Reputation: 361
I have a rather messy data set that has a lot of inconsistencies and errors due to manually input data.
I'm working on the address column of this dataset in pandas.
What I would like to do is break the address column into 3 separate entities:
1) a column for the address
2) a column for the street number
3) a column for the apartment or unit number
The data looks like the following:
address
----------------------
123 smith street #5234
5000 john ct
34 wood st apt# 23
523 fire road apt #87
charles way apt. 434
0987 misty lane unit B
I have already removed the street numbers into their own column. For this I used "np.where" using an easy logical condition that if the string started with digits extract them into the new street column.
I am now stuck on how to do this with apartment numbers.
I am assuming that because of the inconsistencies, I have to do something like:
df['apt/unit'] = np.where(str contains "apt", extract string starting at "apt" until end, else np.NaN)
df['apt/unit'] = np.where(str contains "unit", extract string starting at "unit" until end, else np.NaN)
Will I have to use regex to do this?
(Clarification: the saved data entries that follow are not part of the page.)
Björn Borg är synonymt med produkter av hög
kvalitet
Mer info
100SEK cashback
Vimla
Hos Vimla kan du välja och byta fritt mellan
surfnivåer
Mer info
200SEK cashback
If so, what is the way to go about that?
Are there any alternatives to this line of thinking?
Upvotes: 1
Views: 2332
Reputation: 286
If you want to use a regex, here's a way to do it that matches number, street, and apartment in separate named groups and then uses df.apply to populate new columns of the dataframe. Street name types are listed out brute force. Anything left over is the apartment number.
regex = '(?P<num>\d+)? ?(?P<street>\w+ (street|way|st|road|ct|lane)) ?(?P<apt>.+)?'
def get_num(address):
match = re.match(regex, address)
return match.group('num')
def get_street(address):
match = re.match(regex, address)
return match.group('street')
def get_apt(address):
match = re.match(address)
return match.group('apt')
df['num'] = df['address'].apply(get_num)
df['street'] = df['address'].apply(get_street)
df['apt'] = df['address'].apply(get_apt)
Upvotes: 1
Reputation: 18647
Using Series.str.extract
, something like:
pat = r'^(?P<number>\d+)?(?P<street>.+(?=\bapt|\bunit)|.+(?=#)|.+)(?P<apt_unit>(?:\bapt|\bunit|#).+)?'
df.address.str.extract(pat)
[out]
number street apt_unit
0 123 smith street #5234
1 5000 john ct NaN
2 34 wood st apt# 23
3 523 fire road apt #87
4 NaN charles way apt. 434
5 0987 misty lane unit B
Upvotes: 2
Reputation: 42916
Since you have multiple conditions for your apt/unit
column, you can use np.select
here like the following:
# Define our conditions
conditions = [
df.address.str.contains('apt'),
df.address.str.contains('unit'),
df.address.str.contains('#')
]
# Define our choices based on our conditions
choices = [
df.address.apply(lambda x: x[x.find('apt'):]),
df.address.apply(lambda x: x[x.find('unit'):]),
df.address.apply(lambda x: x[x.find('#'):])
]
# Apply this logic by creating the new column and cleaning up address column
df['apt/unit'] = np.select(conditions, choices, default = '')
# Clean up our address column
choices2 = [
df.address.apply(lambda x: x[:x.find('apt')]),
df.address.apply(lambda x: x[:x.find('unit')]),
df.address.apply(lambda x: x[:x.find('#')])
]
df['address'] = np.select(conditions, choices2, default = df.address)
Output
print(df)
address apt/unit
0 123 smith street #5234
1 5000 john ct
2 34 wood st apt# 23
3 523 fire road apt #87
4 charles way apt. 434
5 0987 misty lane unit B
Upvotes: 2
Reputation: 493
If you already have removed all street numbers the only numbers left should be apartment numbers. Therefore you can use a simple regex to extract all numbers that are left in this column:
df['apt_number'] = df.address.str.extract(r'([\d]+)')
edit: With the above answer alone the numbers will remain in the addresses column, to remove we simply replace them with an empty string:
df['address'] = df.address.str.replace(r'([\d]+)', '')
Upvotes: 0